Write out each line of the listing as it stands, without the images.
Content starts
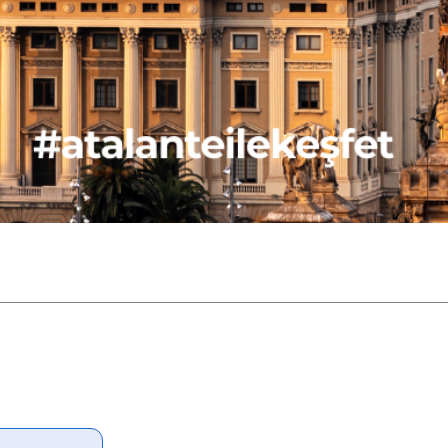
aşlıyoruz. Göl çevresindeki
yerek el sanatları merkezi, değerli
 ziyaret ediyoruz. Daha sonra Sri
’ya doğru yola çıkıyoruz.
uru yapıyor, Gangarama Tapınağı,
um Pokuna Tiyatrosu ve okyanus
n gibi önemli noktaları görüyoruz.
na transfer oluyoruz.
CMB)
IST)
Content ends
**Solved exercise:**
aşlıyoruz. Göl çevresindeki
yerek el sanatları merkezi, değerli
 ziyaret ediyoruz. Daha sonra Sri
’ya doğru yola çıkıyoruz.
uru yapıyor, Gangarama Tapınağı,
um Pokuna Tiyatrosu ve okyanus
n gibi önemli noktaları görüyoruz.
na transfer oluyoruz.
CMB)
IST)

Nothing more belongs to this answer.